Dodson: Voice needed first to advise on agreement making and truth telling
Patrick Dodson has rubbished a push from the far left for ‘truth telling’ and ‘treaty’ to come before an Indigenous voice to parliament.
Labor’s special envoy for reconciliation, Patrick Dodson, has rubbished a push from the far left for “truth telling” and “treaty” to come before an Indigenous voice to parliament, which he says would lack credibility without being facilitated by a body enshrined in the Constitution.
It follows the Greens last year quietly changing the order of reconciliation in their platform from voice, treaty and truth – as called for in the Uluru Statement from the Heart – to truth, treaty and eventually a voice to parliament, in a move largely understood to have been influenced by the party’s First Nations spokeswoman, Lidia Thorpe.
The push for a voice to parliament not to come before the truth and treaty processes was also prominent at Invasion Day rallies, held on January 26, where organisers openly campaigned against the voice referendum due later this year.

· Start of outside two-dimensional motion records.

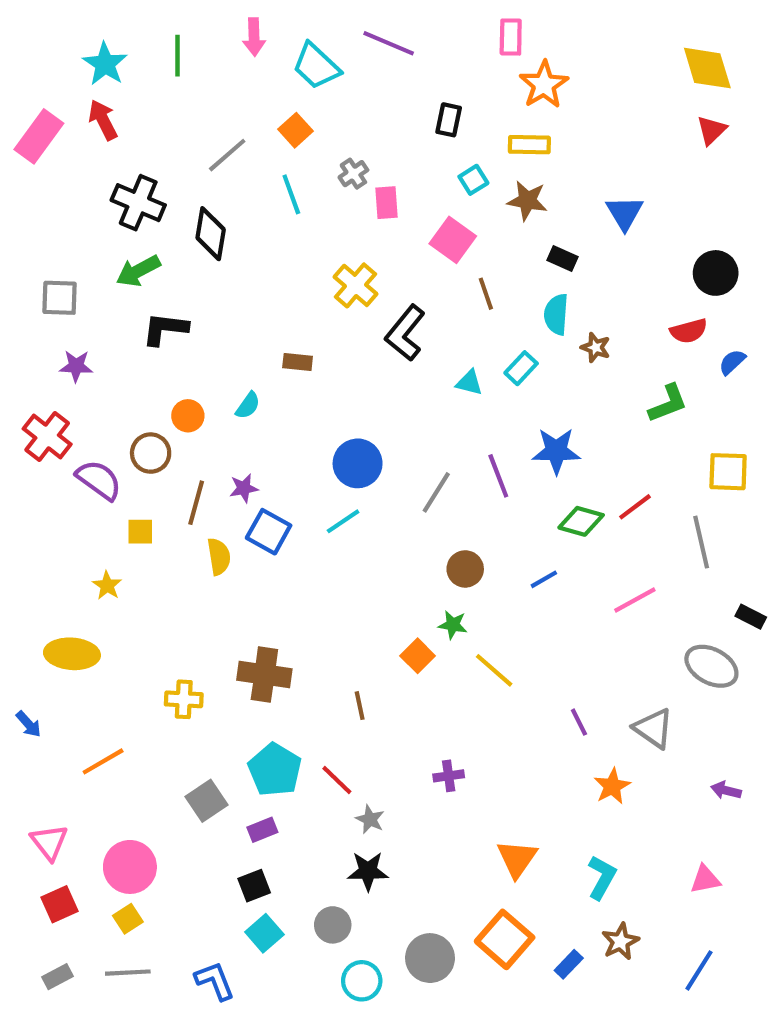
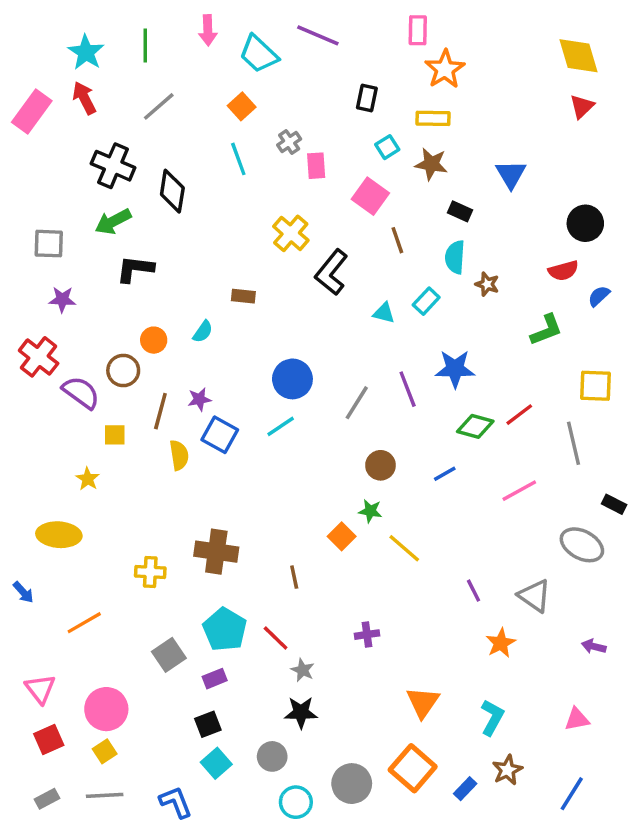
gray line: (227, 155) -> (159, 106), moved

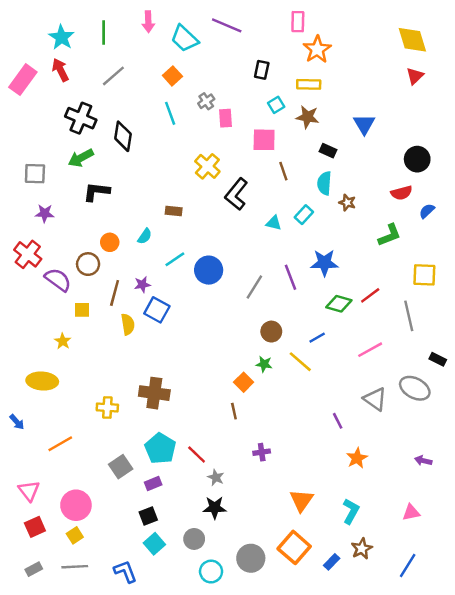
pink square: (370, 196) -> (264, 140), turned -35
cyan line: (281, 426) -> (175, 259), moved
yellow line: (404, 548) -> (300, 362), moved
brown line: (294, 577) -> (234, 411), moved
gray triangle: (535, 596) -> (375, 399), moved

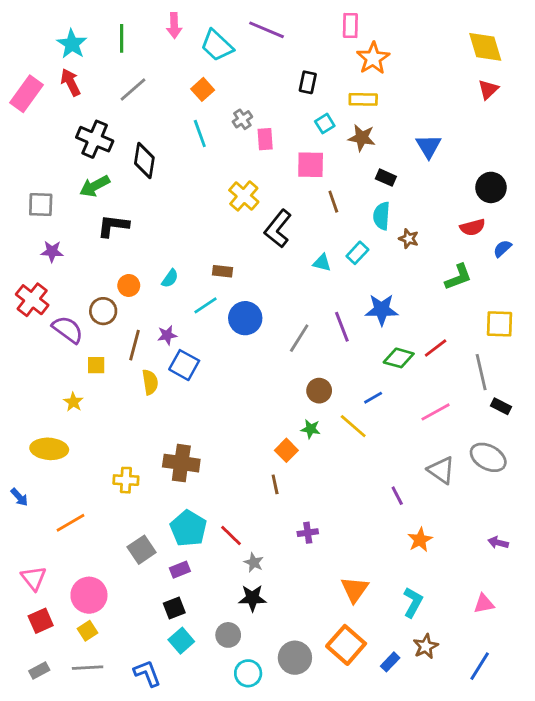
brown rectangle: (174, 211) -> (223, 271), moved
black rectangle: (438, 359) -> (501, 406), moved

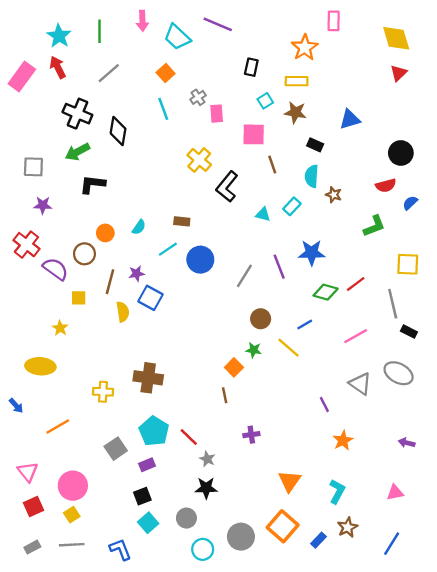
pink rectangle: (350, 26) -> (334, 21), moved
blue triangle: (428, 146) -> (350, 119), turned 45

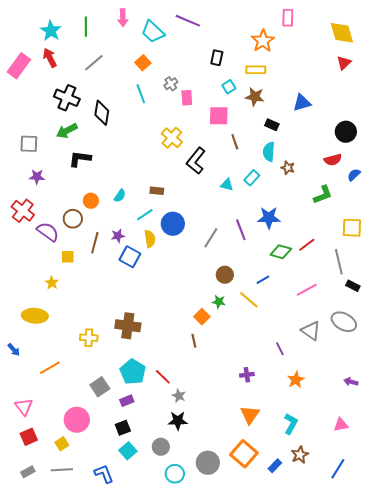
yellow semicircle: (123, 312) -> (150, 239), moved
purple cross: (251, 435) -> (247, 375), moved
pink circle: (73, 486) -> (77, 420), moved

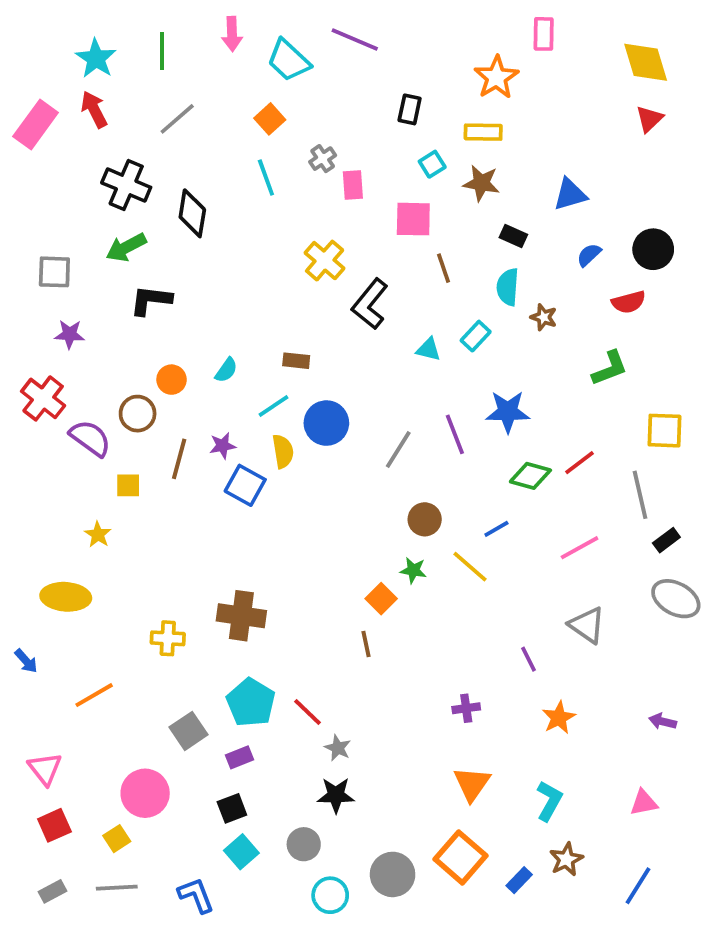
blue semicircle: (354, 175) -> (589, 255), moved
black rectangle: (353, 286) -> (666, 540), turned -64
gray ellipse: (344, 322) -> (676, 599), moved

But Senator Dodson said he wasn’t “particularly worried” by the opposition from the far left to a voice coming first, which he argued needed to come first in order to advise the Makarrata Commission – which will be set up after the voice – on agreement making and truth telling.
“To have a treaty, you have to have a voice, you have to have an entity, you have to have a group of people that have a standing or that … have credibility,” he said.
“For them (the left) it seems to be a sequencing issue. I don’t know whether they’re really against the concept of a voice to parliament. I’m not particularly worried about it.
“The majority of Australians can see the significance and, in one sense, the limitedness of what we’re doing or trying to do with the principle in the Constitution.”
The Greens will formalise their position on the voice this week following a party room meeting on Tuesday.
Senator Dodson also hosed down calls for a “constitutional convention” from the Coalition, in which formal discussions over the voice would take place.
He said that dialogues, including those held in the lead-up to the Uluru statement, “supplanted” the need for any such convention. “They ultimately culminated at Uluru with a sign-off on the matters that we now are dealing with,” he said.
Referendum working group member Megan Davis echoed Senator Dodson’s comments that a convention had effectively taken place and warned against extra detail being put to Australians in the referendum.
“There is a risk of the nation voting on a particular model – model A, model B – and then potentially locking in that in a way that doesn‘t allow us to benefit from the agility of the parliament to change that legislation when we need,” she said on ABC’s Insiders on Sunday.
“What we need in 2023 may not be what we need in 2053, and so that’s one of the important things about the deferral of the detail to the parliament.”
She said while “some” of Opposition Leader Peter Dutton’s 15 questions on the voice could be answered in coming months, it was not possible for every question to be addressed before the referendum.